Proposed Cuts to Minnesota’s Health Care Programs: At What Cost?

According to a recent survey conducted by the University of Minnesota, the number of Americans living without health insurance increased by 9.3 percent between 1994 and 2007. In Minnesota, the number of uninsured grew by 8.4 percent during the same time period. Even more troublesome, the number of uninsured children in Minnesota grew by 6.2 percent -- whereas the number of uninsured children nationwide decreased during the same time period.

Both the Minneapolis Foundation and Minnesota 2020 attributed recent cuts to Minnesota Care program and declines in employer-sponsored insurance to the rise in uninsured children and households in Minnesota.

Now, Minnesota and other states will most likely face additional increases in the number people living without health insurance. According to the University of Minnesota’s State Health Access Data Assistance Center, dramatic increases in Minnesota’s unemployment in the late 2008 and early 2009 coupled with additional increases in health care costs will contribute to even higher numbers of uninsured individuals and families.
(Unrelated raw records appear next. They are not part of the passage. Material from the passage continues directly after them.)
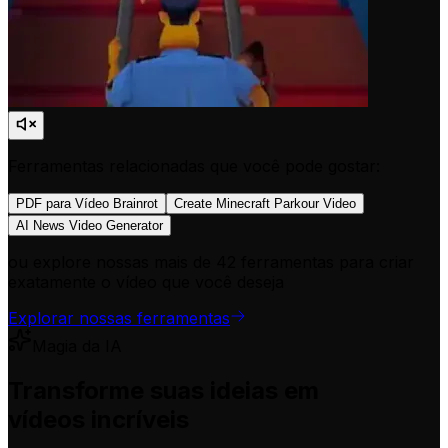
Ferramentas relacionadas que você pode gostar:
PDF para Vídeo Brainrot
Create Minecraft Parkour Video
AI News Video Generator
ou explore nossas mais de 42 ferramentas para criar
exatamente o vídeo que você deseja
Explorar nossas ferramentas
Magia da IA
Transforme suas ideias em
vídeos incríveis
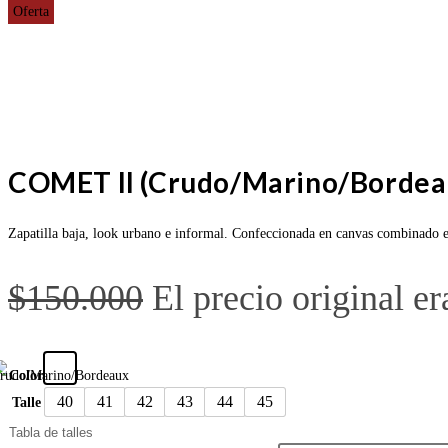
Oferta
COMET II (Crudo/Marino/Bordea
Zapatilla baja, look urbano e informal. Confeccionada en canvas combinad
$
150.000
El precio original e
Color
40
41
42
43
44
45
Talle
Tabla de talles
Facing a $4.6 billion budget deficit, Minnesota lawmakers are faced with tough decisions to reach a balanced budget. As a result, reductions in funding to many state programs, including public health care programs, are on the table. While federal stimulus funds for Medicaid programs require states to maintain current eligibility thresholds for state-run public health programs, Governor Pawlenty’s recent budget revisions propose some dramatic cuts including the following:
  • Eliminate access to public health insurance programs to adults without children -- an estimated 60,000 people would lose access to health care;
  • Restructure General Assistance Medical Care to reduce available services to adults;
  • including eliminating coverage for hospital stays and outpatient services;
  • Delaying changes to eligibility requirements for state health plans to 2011 – changes that would result “in at least 84,000 people from government-subsidized health care.
Governor Pawlenty’s proposal reflects an attempt to balance the budget during a particularly difficult time. But at what cost?

First, a 2005 study by the Minnesota Department of Health reported that for every dollar spent on increasing access to health care, there is a return on investment to the state of between $3 to $6. This return is the direct result of decreased use of hospital emergency care and admissions as well as increased earnings of enrollees due to primary care access.
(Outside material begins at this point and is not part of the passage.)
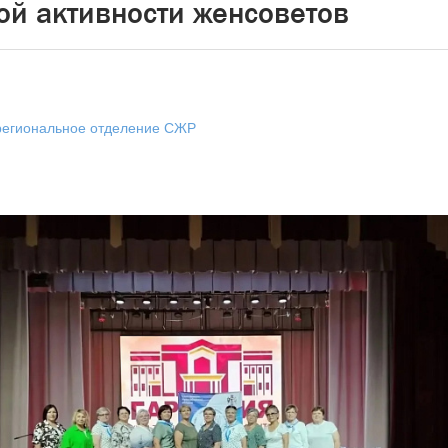
ой активности женсоветов
региональное отделение СЖР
Second, hospitals expect reductions in access to public health care programs to dramatically increase the demand for emergency room charity care: “The health system, which operates the University of Minnesota Medical Center and six other hospitals, predicts a loss of $100 million in revenue over the next two years under Pawlenty's budget cuts.”

The result would be a health care system under stress with limited ability to provide care and services to the entire community of patients.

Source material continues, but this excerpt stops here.